All Products
Search
Document Center

E-MapReduce:Use JindoFS in block storage mode

Last Updated:Mar 25, 2026

JindoFS block storage mode uses Object Storage Service (OSS) as the storage backend and caches data on local cluster disks to accelerate access. Hadoop Distributed File System (HDFS)-compatible metadata management is handled by Namespace Service, which delivers low-latency metadata queries and high availability.

When to use block storage mode

Block storage mode is designed for workloads that write data once and read it repeatedly. It addresses the tradeoff between OSS's unlimited capacity and the latency of reading directly from object storage:

  • Write Once Read Many (WORM) workloads: Frequently accessed data is cached on local disks, increasing read throughput without requiring additional OSS requests.

  • Large-scale clusters that need elastic scaling: OSS provides virtually unlimited capacity independent of cluster size. Scale the cluster in or out without affecting stored data.

  • High-frequency metadata access: Namespace Service provides metadata performance comparable to HDFS, avoiding the latency and instability that occur when metadata and data are accessed concurrently at high frequency via OssFileSystem.

  • Data-local job scheduling: Jobs scheduled on EMR nodes where data is already cached reduce network transmission and improve read performance.

Prerequisites

Before you begin, ensure that you have:

  • An EMR cluster with the SmartData service installed

  • An OSS bucket in the same region and under the same account as the EMR cluster (recommended for password-free access and best performance)

Configure block storage mode

  1. Go to the SmartData service.

    1. Log on to the Alibaba Cloud EMR console.

    2. In the top navigation bar, select the region where your cluster resides.

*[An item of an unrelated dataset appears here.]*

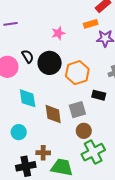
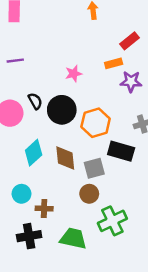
black rectangle: (99, 95) -> (121, 151), size x1.5
cyan diamond: (28, 98) -> (34, 153), turned 55
brown diamond: (53, 114) -> (65, 158), moved
brown circle: (84, 131) -> (89, 194), moved
brown cross: (43, 153) -> (44, 209), moved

Select the resource group as required. By default, all resources of the account appear.

    3. Click the Cluster Management tab.

    4. On the Cluster Management page, find the target cluster and click Details in the Actions column.

    5. In the left-side navigation pane, click Cluster Service and then SmartData.

  2. Go to the namespace tab.

    1. Click the Configure tab.

    2. In the Service Configuration section, click the namespace tab. namespace

  3. Configure the namespace parameters. JindoFS supports multiple namespaces. The following steps use a namespace named test as an example.

    1. Set jfs.namespaces to test. To configure multiple namespaces, separate their names with commas (,).

    2. In the upper-right corner of the Service Configuration section, click Custom Configuration. In the Add Configuration Item dialog box, add the following parameters.

      ParameterDescriptionExample
      jfs.namespaces.test.oss.uriThe storage backend of the test namespace. Set this to a directory within the OSS bucket. The namespace stores data blocks in this directory.oss://<oss_bucket>/<oss_dir>/
      jfs.namespaces.test.modeThe storage mode of the test namespace. Set this to block.block
      jfs.namespaces.test.oss.access.keyThe AccessKey ID of the OSS bucket. Not required if the bucket is in the same region and account as the EMR cluster, as password-free access applies.xxxx
      jfs.namespaces.test.oss.access.secretThe AccessKey secret of the OSS bucket. Not required for same-region, same-account buckets.
    3. Click OK.

  4. In the upper-right corner of the Service Configuration section, click Save.

  5. Select Restart Jindo Namespace Service from the Actions drop-down list in the upper-right corner.

After Namespace Service is restarted, you can use jfs://test/<path_of_file> to access files in JindoFS.

Control disk space usage

JindoFS automatically evicts cold data from local disks when usage exceeds a threshold. Two parameters control eviction behavior:

# Start evicting when JindoFS data usage reaches this ratio of local disk capacity
storage.watermark.high.ratio=0.4

# Stop evicting when JindoFS data usage drops to this ratio
storage.watermark.low.ratio=0.2

Both parameters accept decimal values between 0 and 1. The high ratio must be greater than the low ratio.

  1. Modify the disk usage configuration. In the Service Configuration section for the SmartData service, click the storage tab and update the parameters.

    ParameterDescriptionDefault
    storage.watermark.high.ratioThe upper limit of disk usage. Automatic eviction starts when JindoFS data exceeds this ratio.0.4
    storage.watermark.low.ratioThe lower limit of disk usage. Automatic eviction stops when JindoFS data drops to this ratio.0.2

    storage

  2. Save the configuration.

    1. In the upper-right corner of the Service Configuration section, click Save.

    2. In the Confirm Changes dialog box, enter a description and turn on Auto-update Configuration.

    3. Click OK.

  3. Restart Jindo Storage Service to apply the changes.

    1. Select Restart Jindo Storage Service from the Actions drop-down list in the upper-right corner.

    2. In the Cluster Activities dialog box, configure the required parameters.

    3. Click OK.

    4. In the Confirm message, click OK.